According to the prevailing court opinions, parallel import of trademarked products is legitimate and will not be deemed violation of the Trademark Act.  Nonetheless, how to define the situations of parallel import is a controversial issue.

 

Article 36, Paragraph 2 of the Trademark Act stipulates that where goods bearing a registered trademark have been put on the domestic or foreign market by the trademark owner or with its consent, the trademark owner is not entitled to claim trademark rights on such goods.  According to this article, the right in a registered trademark is consistent with the principle of exhaustion or First Sales Doctrine. This Article was amended in 1993 with the purpose to make sure that so long as a first trade of products with a trademark has been agreed by the proprietor of the registered trademark, the proprietor's right in the registered trademark is exhausted and the proprietor can no longer allege an exclusive right in the trademark unless the condition stated in this Article happened.  In addition, in order to comply with the principle of international exhaustion, the word "market" in this section was changed to "domestic or foreign market" in the revisions to the Trademark Act in 2011.  Because the proprietor of a registered trademark has profited from the first sale, the proprietor is prevented from demanding multiple payments for the following domestic or international uses of the particular trademark.

 

The Intellectual Property Court held in 2017 in a trademark infringement civil litigation that the trademark at dispute is separately owned by different proprietors in different countries.  In the U.S.A., the trademark is registered by one enterprise but the trademark owner in Taiwan is another different entity.  According to the principle of international exhaustion, because the importer of this case legally bought the products at dispute from the trademark owner in the U.S.A, the trademark owner in the U.S.A had profited from this first sale and will not be able to articulate the right in the registered trademark against the importer's following sale of those products in Taiwan.  However, the trademark owner if Taiwan did not profit from the sale occurred in the United States, the principle of international exhaustion cannot apply to the trademark owner in Taiwan when the following uses occurred in Taiwan. As a result, Article 36, Paragraph 2 of the Trademark Act does not apply to the importer of this case under this situation and the trademark owner in Taiwan has the right in the registered trademark and the right to ask remedy for the trademark infringement.

 

The principle of exhaustion in Article 36, Paragraph 2 of the Trademark Act would apply to the scenario where the one is both the domestic and foreign proprietor of the registered trademark when a product is sold.
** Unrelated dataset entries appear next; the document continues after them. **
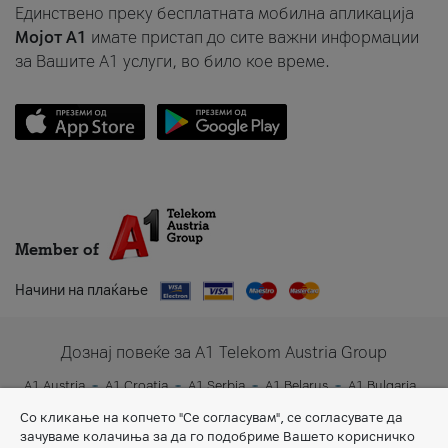
Единствено преку бесплатната мобилна апликација
Мојот A1
имате пристап до сите важни информации
за Вашите A1 услуги, во било кое време.
Member of
Начини на плаќање
Дознај повеќе за A1 Telekom Austria Group
A1 Austria
A1 Croatia
A1 Serbia
A1 Belarus
A1 Bulgaria
A1 Slovenia
A1 Digital
Со кликање на копчето "Се согласувам", се согласувате да
зачуваме колачиња за да го подобриме Вашето корисничко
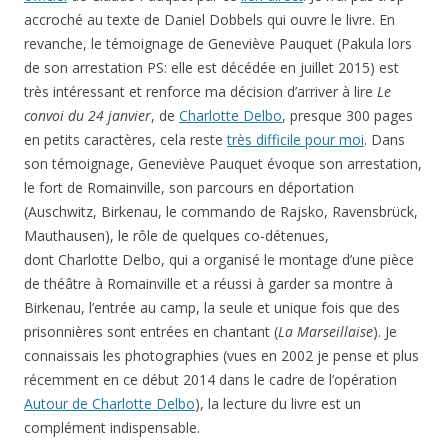
accroché au texte de Daniel Dobbels qui ouvre le livre. En
revanche, le témoignage de Geneviève Pauquet (Pakula lors
de son arrestation PS: elle est décédée en juillet 2015) est
très intéressant et renforce ma décision d’arriver à lire
Le
convoi du 24 janvier
, de
Charlotte Delbo
, presque 300 pages
en petits caractères, cela reste
très difficile pour moi
. Dans
son témoignage, Geneviève Pauquet évoque son arrestation,
le fort de Romainville, son parcours en déportation
(Auschwitz, Birkenau, le commando de Rajsko, Ravensbrück,
Mauthausen), le rôle de quelques co-détenues,
dont Charlotte Delbo, qui a organisé le montage d’une pièce
de théâtre à Romainville et a réussi à garder sa montre à
Birkenau, l’entrée au camp, la seule et unique fois que des
prisonnières sont entrées en chantant (
La Marseillaise
). Je
connaissais les photographies (vues en 2002 je pense et plus
récemment en ce début 2014 dans le cadre de l’opération
Autour de Charlotte Delbo
), la lecture du livre est un
complément indispensable.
For example, if a company is the proprietor of a registered trademark in the U.S.A. and Taiwan, a person who import the company's products with the trademark in the U.S.A. could further sell the products in Taiwan without being liable for trademark infringement due to the principle of international exhaustion.

 

To sum up, when a parallel import occurred, the importer would be liable for trademark infringement if there are different proprietors of the registered trademark between two countries; on the contrary, the importer would not be liable if the owner of the trademark registered in both countries is the same.